** Task description **
For the material that follows, return exactly the lines from the one with "leading to decreased" through the one with "Postresuscitation Glasgow Coma", both ends included.

** Information given **

--- START ---

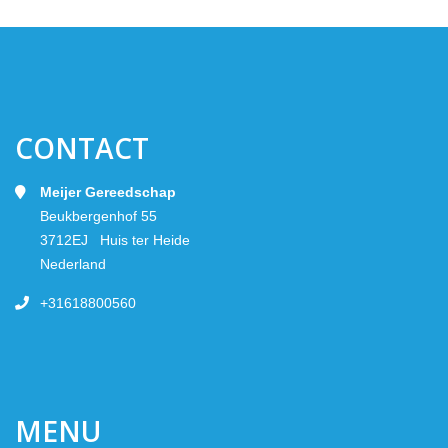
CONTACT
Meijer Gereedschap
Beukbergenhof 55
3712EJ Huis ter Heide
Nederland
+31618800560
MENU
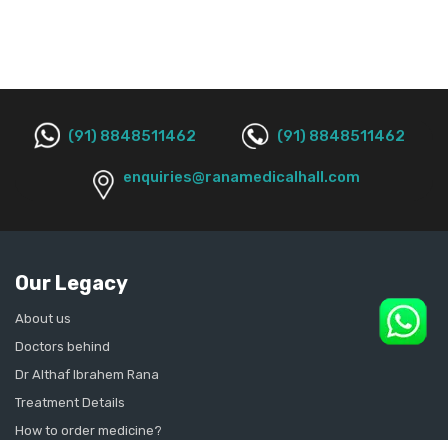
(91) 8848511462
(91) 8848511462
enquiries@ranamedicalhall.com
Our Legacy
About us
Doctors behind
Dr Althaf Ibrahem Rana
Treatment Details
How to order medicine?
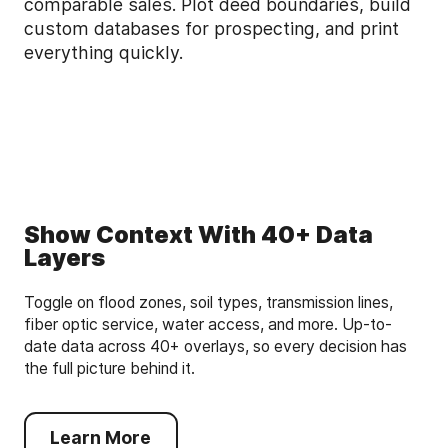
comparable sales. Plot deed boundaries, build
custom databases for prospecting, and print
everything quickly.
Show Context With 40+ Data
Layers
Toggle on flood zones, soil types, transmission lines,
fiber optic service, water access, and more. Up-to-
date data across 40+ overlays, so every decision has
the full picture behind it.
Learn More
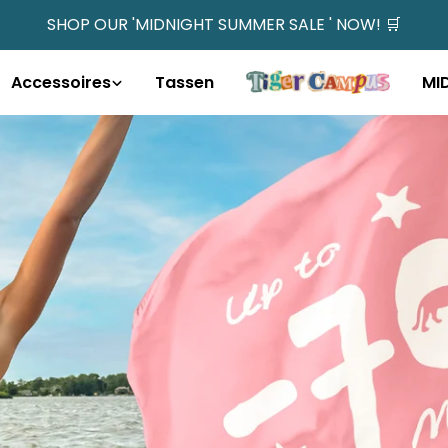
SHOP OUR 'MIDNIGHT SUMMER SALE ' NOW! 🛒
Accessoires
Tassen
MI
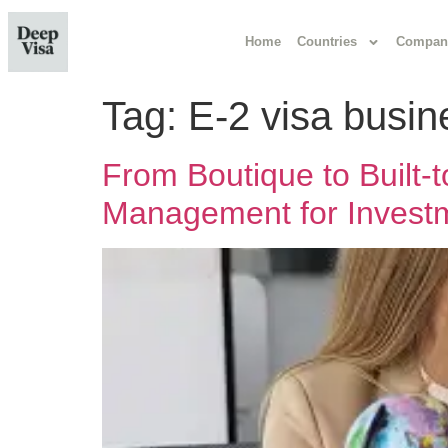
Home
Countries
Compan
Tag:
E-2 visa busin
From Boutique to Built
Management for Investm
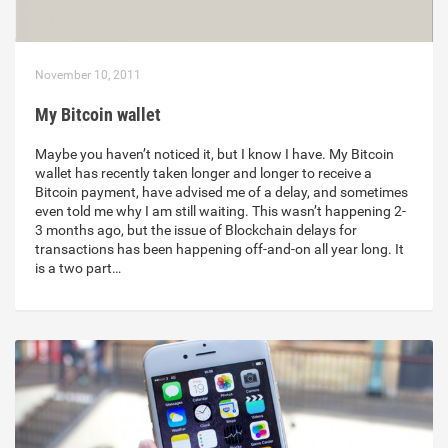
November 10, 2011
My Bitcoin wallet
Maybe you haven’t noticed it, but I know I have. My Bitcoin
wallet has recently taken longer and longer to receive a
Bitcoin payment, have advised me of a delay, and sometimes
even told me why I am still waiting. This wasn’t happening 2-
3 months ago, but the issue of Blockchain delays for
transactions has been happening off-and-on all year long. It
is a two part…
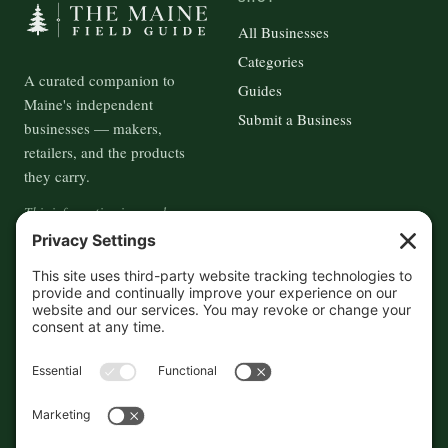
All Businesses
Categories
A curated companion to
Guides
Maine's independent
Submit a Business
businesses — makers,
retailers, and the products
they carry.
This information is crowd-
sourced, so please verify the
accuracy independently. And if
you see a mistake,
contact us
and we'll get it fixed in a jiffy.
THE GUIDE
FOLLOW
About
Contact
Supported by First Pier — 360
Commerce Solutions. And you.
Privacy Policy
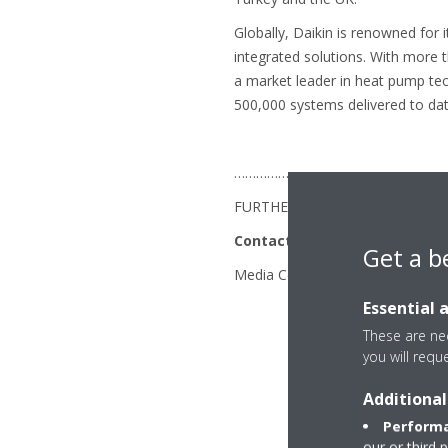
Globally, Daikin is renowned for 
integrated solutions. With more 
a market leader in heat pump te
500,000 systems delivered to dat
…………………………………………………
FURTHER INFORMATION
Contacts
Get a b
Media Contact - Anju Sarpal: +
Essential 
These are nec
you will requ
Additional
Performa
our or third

--- END ---
--- START ---

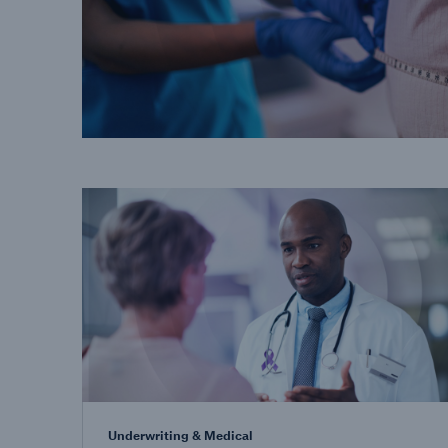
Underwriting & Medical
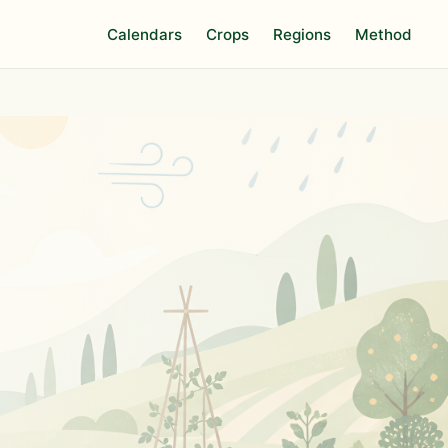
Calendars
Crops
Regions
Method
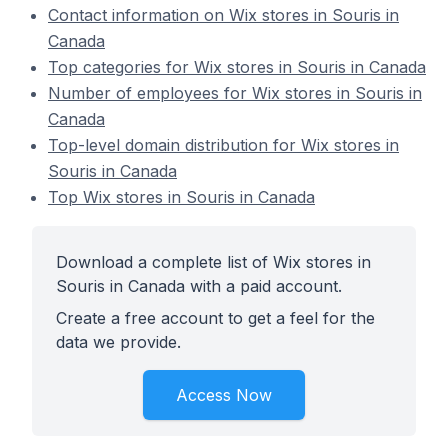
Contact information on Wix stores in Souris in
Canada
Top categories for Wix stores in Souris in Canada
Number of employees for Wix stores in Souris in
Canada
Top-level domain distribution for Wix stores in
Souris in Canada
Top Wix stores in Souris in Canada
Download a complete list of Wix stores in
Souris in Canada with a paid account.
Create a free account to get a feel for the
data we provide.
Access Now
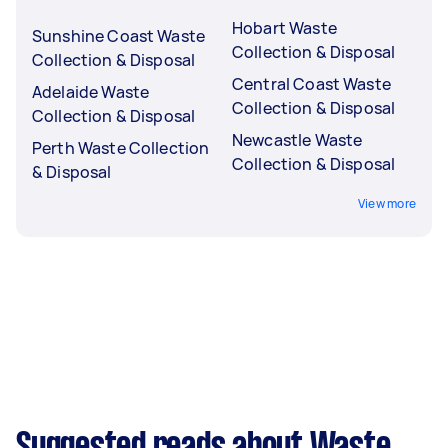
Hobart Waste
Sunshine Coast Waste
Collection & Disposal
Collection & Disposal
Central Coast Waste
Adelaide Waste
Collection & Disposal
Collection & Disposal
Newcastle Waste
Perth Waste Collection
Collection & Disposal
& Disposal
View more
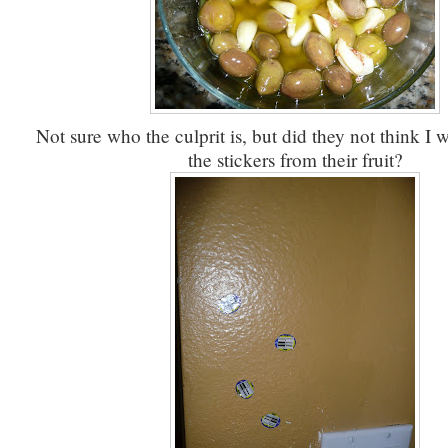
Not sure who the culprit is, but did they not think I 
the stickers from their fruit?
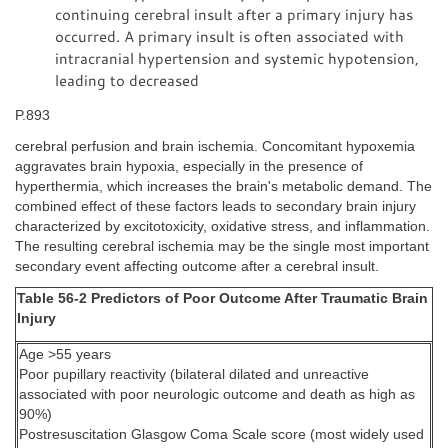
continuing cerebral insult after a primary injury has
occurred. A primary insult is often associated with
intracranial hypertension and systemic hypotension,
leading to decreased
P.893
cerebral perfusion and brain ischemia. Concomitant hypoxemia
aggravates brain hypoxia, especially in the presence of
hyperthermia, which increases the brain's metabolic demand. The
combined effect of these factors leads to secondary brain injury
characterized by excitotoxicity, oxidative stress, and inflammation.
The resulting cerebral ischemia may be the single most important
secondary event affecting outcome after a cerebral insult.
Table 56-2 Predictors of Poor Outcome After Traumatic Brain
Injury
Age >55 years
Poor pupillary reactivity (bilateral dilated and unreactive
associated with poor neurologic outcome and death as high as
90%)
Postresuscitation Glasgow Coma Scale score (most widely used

--- END ---

** Written response **
leading to decreased
P.893
cerebral perfusion and brain ischemia. Concomitant hypoxemia
aggravates brain hypoxia, especially in the presence of
hyperthermia, which increases the brain's metabolic demand. The
combined effect of these factors leads to secondary brain injury
characterized by excitotoxicity, oxidative stress, and inflammation.
The resulting cerebral ischemia may be the single most important
secondary event affecting outcome after a cerebral insult.
Table 56-2 Predictors of Poor Outcome After Traumatic Brain
Injury
Age >55 years
Poor pupillary reactivity (bilateral dilated and unreactive
associated with poor neurologic outcome and death as high as
90%)
Postresuscitation Glasgow Coma Scale score (most widely used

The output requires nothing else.